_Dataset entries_
*** Begin section ***

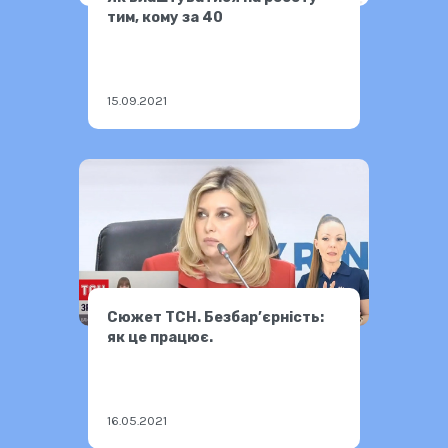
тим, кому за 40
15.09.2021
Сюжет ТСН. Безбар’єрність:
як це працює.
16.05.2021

*** End section ***
*** Begin section ***

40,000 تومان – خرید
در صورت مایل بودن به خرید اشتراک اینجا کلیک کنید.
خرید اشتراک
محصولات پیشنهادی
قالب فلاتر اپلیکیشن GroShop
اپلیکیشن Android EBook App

*** End section ***

_Goal of the exercise_
What is needed is every line of the records above that contains the word "اشتراک".

_Result of this exercise_
در صورت مایل بودن به خرید اشتراک اینجا کلیک کنید.
خرید اشتراک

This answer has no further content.